The employer can not deduct more than $ 5,250 per employee each year. If the plan meets all of the above rules, then the employer can deduct the cost of education and should not include the expenses for the employee's W-2 form. The employee does not have to follow courses at work to qualify under this exception.
In addition to the exception above, when an employer reimburses an employee for the cost of education in courses related to work, the employer can deduct the cost as a business expense "not compensatory." This type of spending is known as a working condition fringe benefit and is not included in the employee's income.
Moving expenses: When an employer pays to an employee to move, the employer is allowed a deduction for the reimbursement to the employee of some moving expenses. There are two different types of payments per employee moving expenses: 1. The first type covers the expenses that can be deducted by the employee in the calculation of its personal income tax payable and 2. The second type involves expenses that the employee is not entitled to deduct.
The employer treats the two types of moving charges in different ways. When the employee is allowed a deduction for the costs of travel, the employer does not consider the expense to be wages. The employer reimburses the employee and takes a deduction for a normal business expense.
On the other hand, payments for expenses that the employee can not deduct moving are considered income to the employee. As a result, payments are subject to FICA, FUTA, and withholding by the employer. The employer must treat this expense as payment for services rendered. In this way, the employer is still able to deduct the expense.
When an employer pays for moving expenses, is required by law to give the employee a statement that describes the types of payments made on behalf of the employee. This statement shows the employee that the charges will be included in your gross income.
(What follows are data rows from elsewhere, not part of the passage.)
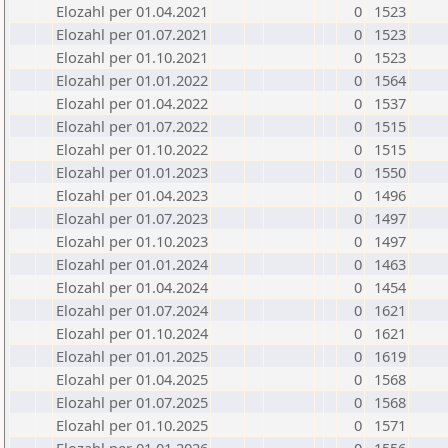
Elozahl per 01.04.2021
0
1523
Elozahl per 01.07.2021
0
1523
Elozahl per 01.10.2021
0
1523
Elozahl per 01.01.2022
0
1564
Elozahl per 01.04.2022
0
1537
Elozahl per 01.07.2022
0
1515
Elozahl per 01.10.2022
0
1515
Elozahl per 01.01.2023
0
1550
Elozahl per 01.04.2023
0
1496
Elozahl per 01.07.2023
0
1497
Elozahl per 01.10.2023
0
1497
Elozahl per 01.01.2024
0
1463
Elozahl per 01.04.2024
0
1454
Elozahl per 01.07.2024
0
1621
Elozahl per 01.10.2024
0
1621
Elozahl per 01.01.2025
0
1619
Elozahl per 01.04.2025
0
1568
Elozahl per 01.07.2025
0
1568
Elozahl per 01.10.2025
0
1571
The IRS provides a special form for this purpose. It is up to the employer to know the basics of reimbursement to the employee for expenses to pass his tax return. It is then up to the employee to report the income and deduct expenses on his personal tax return.
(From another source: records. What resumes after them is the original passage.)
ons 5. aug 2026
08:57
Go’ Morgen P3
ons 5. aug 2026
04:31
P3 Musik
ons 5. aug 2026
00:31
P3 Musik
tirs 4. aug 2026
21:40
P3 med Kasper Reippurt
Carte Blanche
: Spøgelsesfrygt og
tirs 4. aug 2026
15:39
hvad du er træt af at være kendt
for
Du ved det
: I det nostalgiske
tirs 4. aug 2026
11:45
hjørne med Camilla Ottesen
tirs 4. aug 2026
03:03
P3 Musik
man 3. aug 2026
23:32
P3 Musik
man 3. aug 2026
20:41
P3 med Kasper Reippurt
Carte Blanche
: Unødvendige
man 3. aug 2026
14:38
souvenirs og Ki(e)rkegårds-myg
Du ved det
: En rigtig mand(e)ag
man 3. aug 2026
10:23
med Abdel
Capital Assets: A third type of non-cash payment is the transfer of a capital asset for an employee as payment for services rendered. Employers often do this when the company is short of cash. The employer can deduct the market value of the asset at the date of transfer as wages paid to an employee. The withheld amount shall be deemed to have been received in exchange for the asset (as in the sale), and the employer must recognize any gain or loss realized in the transfer. The gain or loss is the difference between the market value of the asset and the amount that the company paid for the asset, net of any impairment losses on the transfer date.